砕く
宝石を砕くみたいにできあがった、ぼくだったものが、心臓を探しあてて、いま、ここに、ある。人類になみだを捧げても、天才にはほどとおい、ぼくはそんな、ぬいぐるみみたいな、かなしさが、ほしかった。果てないものが、からだのなかからやってきて、ぼくを燃やそうとして、まるで、うみ。
夜について、はなすことになった。とくべつではなくても、神様に祈るみたいな安寧を、ぼくたちはしんじていて、そのことばには、あまいような香りがありました。こころのなかに、真珠が落ちてきて、きれいだね、と、つぶやけないまま、破裂してしまう。そんな、ゆめみたいなものだよ。きっと、きれいなゆめだよ。きっと。

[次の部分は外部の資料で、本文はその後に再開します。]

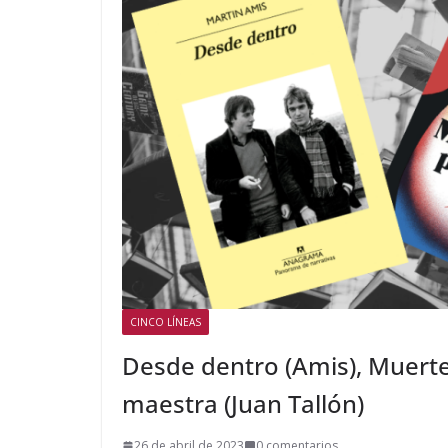
CINCO LÍNEAS
Desde dentro (Amis), Muerte
maestra (Juan Tallón)
26 de abril de 2023
0 comentarios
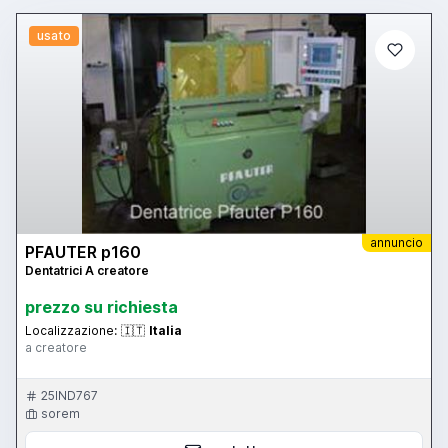
usato
annuncio
PFAUTER p160
Dentatrici A creatore
prezzo su richiesta
Localizzazione:
🇮🇹
Italia
a creatore
25IND767
sorem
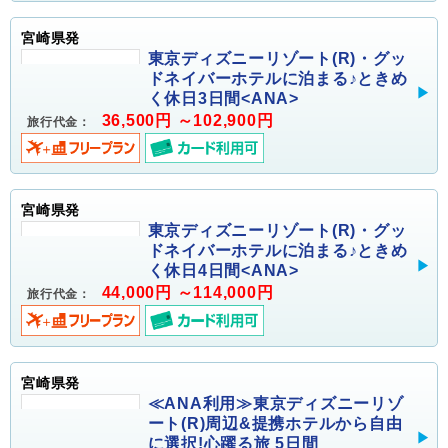
宮崎県発
東京ディズニーリゾート(R)・グッ
ドネイバーホテルに泊まる♪ときめ
く休日3日間<ANA>
36,500円 ～102,900円
旅行代金：
宮崎県発
東京ディズニーリゾート(R)・グッ
ドネイバーホテルに泊まる♪ときめ
く休日4日間<ANA>
44,000円 ～114,000円
旅行代金：
宮崎県発
≪ANA利用≫東京ディズニーリゾ
ート(R)周辺&提携ホテルから自由
に選択!心躍る旅 5日間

愛されることがこわかった、ぼくのこれは、いつかは溶けてしまうものだとおもっていた。分子もべつべつになって、いつか世界じゅうで、ぼくは生きることになるとおもっていた。
ぼくは、ただ、砕けた。
美しくなれば、あまくなれば、やわらかくなれば、ぼくはずっと、ひとつだったかもしれない、とか、なんどもおもって、燃えそうになった、しゅんかん、また、ここにもどってくる。あんしんしたかった。あんしんして、なくなっていかないものと、同化することを、かんがえていたよ、この、うみで。